BIFF: You fake! You phony little fake! You fake! [Overcome, he turns quickly and weeping fully goes out with his suitcase. Willy is left on the floor on his knees.]
WILLY: I gave you an order! Biff, come back here or I’ll beat you! Come back here! I’ll whip you! (Act 2)
Discovering his father's affair, Biff walks out on Willy both by literally abandoning him in the doorway and by emotionally separating himself from his father. Ironically, it may be that Willy's fear of being abandoned has in part led him to have the affair in the first place.
LINDA [shouting after Biff]: You invite him to dinner. He looks forward to it all day—[Biff appears in his parent’s bedroom, looks around, and exits]—and then you desert him there. There’s no stranger you’d do that to!
LINDA: You’re a pair of animals! Not one, not another living soul would have had the cruelty to walk out on that man in a restaurant! (Act 2)

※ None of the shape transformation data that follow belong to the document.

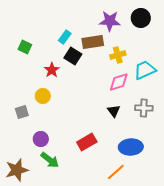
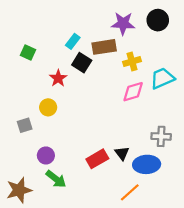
gray cross: (144, 108) -> (161, 136), moved
black triangle: (114, 111) -> (122, 153), moved

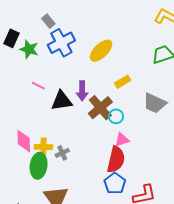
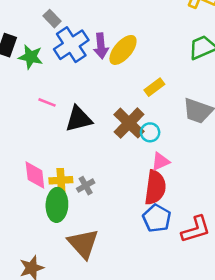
purple arrow: (82, 91) -> (101, 46), moved

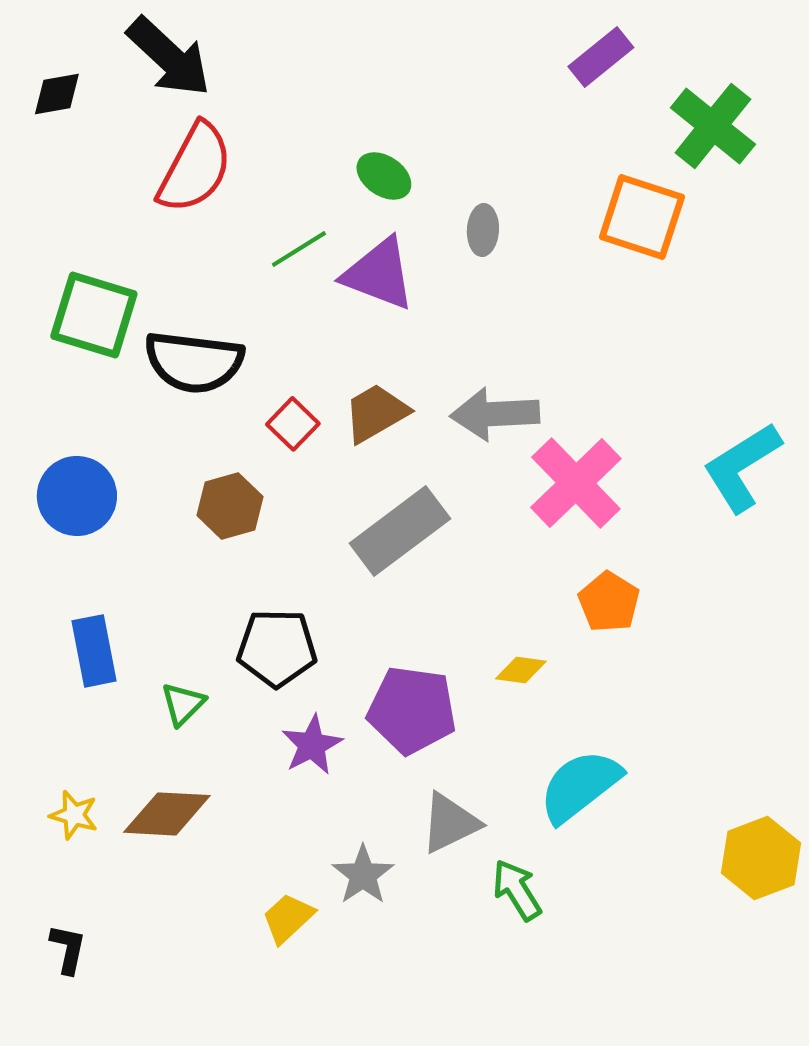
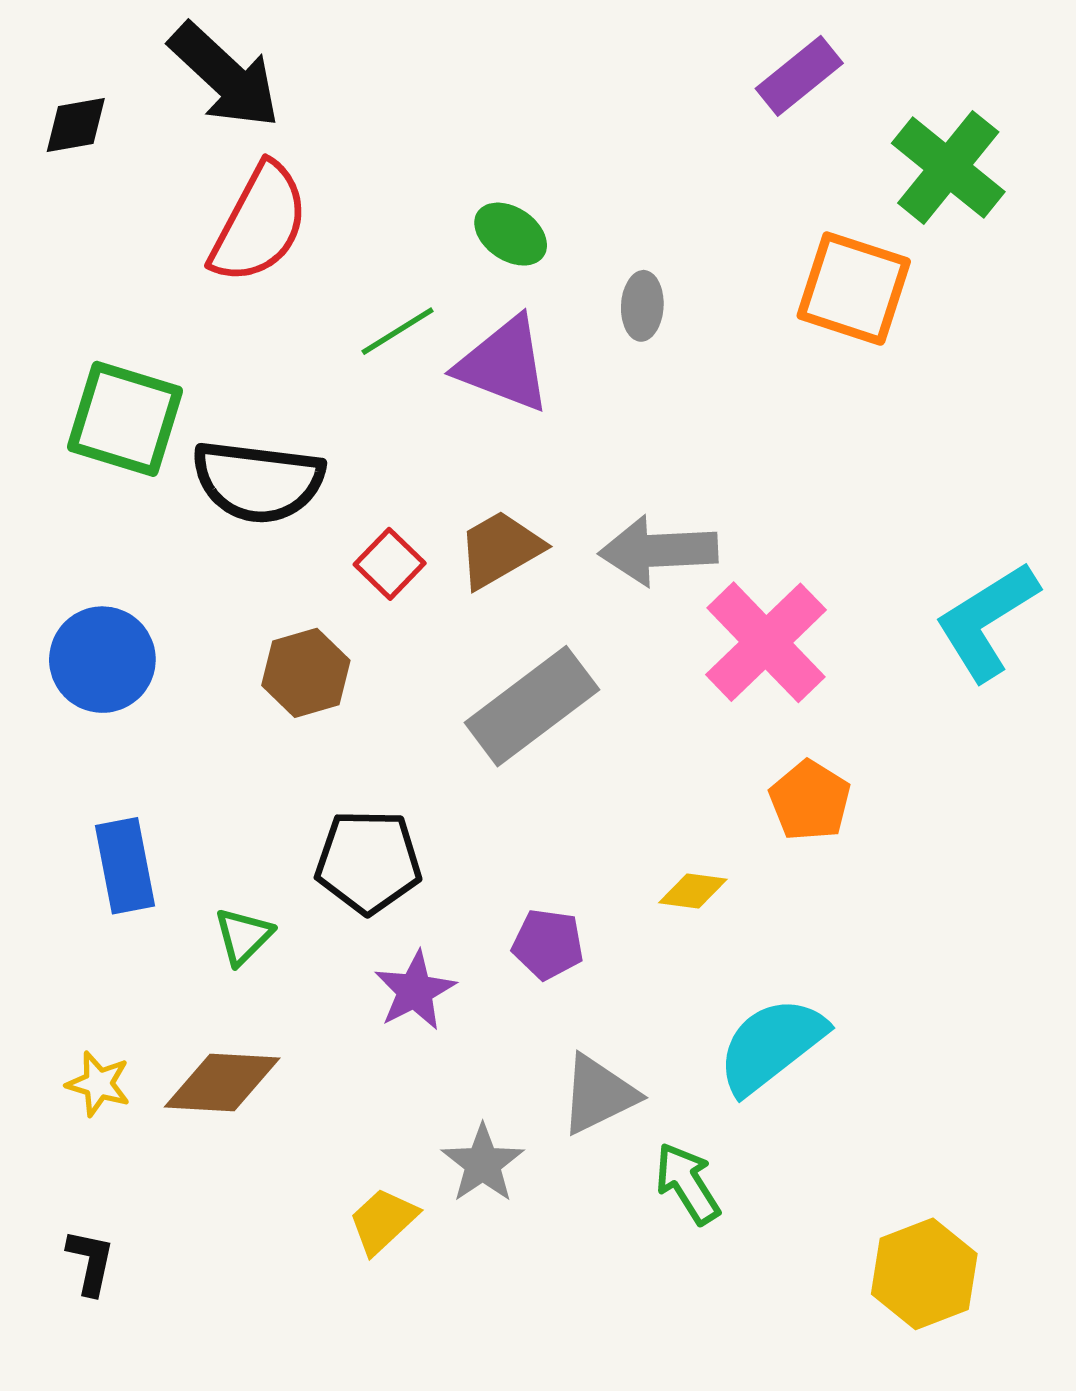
purple pentagon: (412, 710) -> (548, 944), size x0.6
yellow hexagon: (761, 858) -> (924, 1274), moved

Linda's extreme anger at Biff and Happy for leaving Willy at dinner reflects her knowledge that Willy's well-being depends on their attentiveness to him. It really is a pretty jerk move on Biff and Happy's part right? No matter what Willy's flaws are, it's really just not that cool to leave your aging father, babbling to himself in the bathroom. Tsk, tsk, boys.